Every physical therapist I’ve been to has said that stretching cold muscles is actually more likely to injure you than doing some light cardio to warm up before stretching.
As an athletic trainer, I describe it like so:
Think of your muscles as a rubber band. If its cold, then its more at risk of snapping under load. To warm it up, you stretch it gently repeatedly. (Dynamic stretches) You don’t stretch it to its max and hold it there. (Static stretching) You’re just exhausting the elasticity. Saving static stretches for after activity keeps the rubber band from bunching up and sticking together as it cools down again.

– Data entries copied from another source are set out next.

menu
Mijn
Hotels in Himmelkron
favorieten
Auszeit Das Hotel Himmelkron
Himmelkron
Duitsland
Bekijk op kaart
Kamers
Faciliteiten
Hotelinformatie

An injured muscle could be described as being “colder” or like rubber bands stick together sometimes. And the best way to fix them is to work them back to normal in a controlled manor.
static stretching is for cool down & recovery, with the goal of increasing mobility when you’re already warm and loosened up.
dynamic warmups, especially in your specific problem areas (knees/shoulders), will help prevent pain and injuries.
source: 20 years of lifting and rugby with enough injuries for a minor in PT. I’ve learned my lesson(s).
absolutely this!
I also think static stretching has its place in injury prevention for day-to-day sprains and injuries. Longer, more pliable muscles = not tearing your hamstring if you accidentally fall into a split. They can be great teaching tools too, and can incorporate some core training.
But otherwise foam rolling, banded distractions, dynamic warmups get the job done just fine. Even just starting right into a warmup set if the motion feels good already.
At that point then stretching is a different form of working out or exercise. Which makes a certain kind of sense.